Take every line in the entries that includes the word "Hiburan" and copy it.

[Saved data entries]
------------------------------------

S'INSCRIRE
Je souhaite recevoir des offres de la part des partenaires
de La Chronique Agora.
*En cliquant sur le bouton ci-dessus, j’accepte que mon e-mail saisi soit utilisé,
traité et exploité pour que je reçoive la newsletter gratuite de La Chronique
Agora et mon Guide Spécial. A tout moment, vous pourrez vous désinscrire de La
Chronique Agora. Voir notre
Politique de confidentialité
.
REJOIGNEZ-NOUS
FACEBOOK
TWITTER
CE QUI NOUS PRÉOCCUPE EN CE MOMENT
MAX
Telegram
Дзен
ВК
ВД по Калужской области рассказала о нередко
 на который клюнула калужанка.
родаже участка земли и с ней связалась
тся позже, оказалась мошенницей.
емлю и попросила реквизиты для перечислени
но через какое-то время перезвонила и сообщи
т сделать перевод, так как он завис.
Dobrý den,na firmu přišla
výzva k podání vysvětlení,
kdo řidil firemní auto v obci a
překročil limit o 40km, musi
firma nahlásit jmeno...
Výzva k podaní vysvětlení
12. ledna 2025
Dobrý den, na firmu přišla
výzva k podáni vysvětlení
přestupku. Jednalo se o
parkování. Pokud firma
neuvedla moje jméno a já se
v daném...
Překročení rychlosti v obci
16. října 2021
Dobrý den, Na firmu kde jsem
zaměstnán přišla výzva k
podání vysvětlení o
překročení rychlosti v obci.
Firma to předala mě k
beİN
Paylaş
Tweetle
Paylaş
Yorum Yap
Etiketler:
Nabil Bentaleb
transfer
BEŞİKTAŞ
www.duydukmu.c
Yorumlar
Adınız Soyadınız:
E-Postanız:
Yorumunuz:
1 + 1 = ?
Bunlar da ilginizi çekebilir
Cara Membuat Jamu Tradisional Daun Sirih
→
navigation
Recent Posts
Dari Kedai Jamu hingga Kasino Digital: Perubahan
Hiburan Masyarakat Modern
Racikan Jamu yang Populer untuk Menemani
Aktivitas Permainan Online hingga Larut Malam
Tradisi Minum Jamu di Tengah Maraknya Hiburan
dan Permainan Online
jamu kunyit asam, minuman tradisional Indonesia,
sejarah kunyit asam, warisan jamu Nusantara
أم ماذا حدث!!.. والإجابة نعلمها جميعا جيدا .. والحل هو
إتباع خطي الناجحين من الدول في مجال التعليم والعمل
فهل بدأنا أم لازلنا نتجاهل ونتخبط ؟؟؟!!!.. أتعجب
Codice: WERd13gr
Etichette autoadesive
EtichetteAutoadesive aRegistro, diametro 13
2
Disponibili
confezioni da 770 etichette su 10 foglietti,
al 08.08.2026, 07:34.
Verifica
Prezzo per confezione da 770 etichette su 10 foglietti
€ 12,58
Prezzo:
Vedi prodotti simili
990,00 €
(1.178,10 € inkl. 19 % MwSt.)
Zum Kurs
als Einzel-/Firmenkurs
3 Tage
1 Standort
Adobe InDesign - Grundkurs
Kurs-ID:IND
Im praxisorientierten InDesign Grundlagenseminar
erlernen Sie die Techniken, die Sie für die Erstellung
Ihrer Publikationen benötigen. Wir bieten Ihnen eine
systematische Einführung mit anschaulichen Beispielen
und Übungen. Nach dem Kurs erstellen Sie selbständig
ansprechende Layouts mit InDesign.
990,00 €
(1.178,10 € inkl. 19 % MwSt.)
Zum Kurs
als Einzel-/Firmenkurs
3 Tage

------------------------------------

(Written solution)
Hiburan Masyarakat Modern
Tradisi Minum Jamu di Tengah Maraknya Hiburan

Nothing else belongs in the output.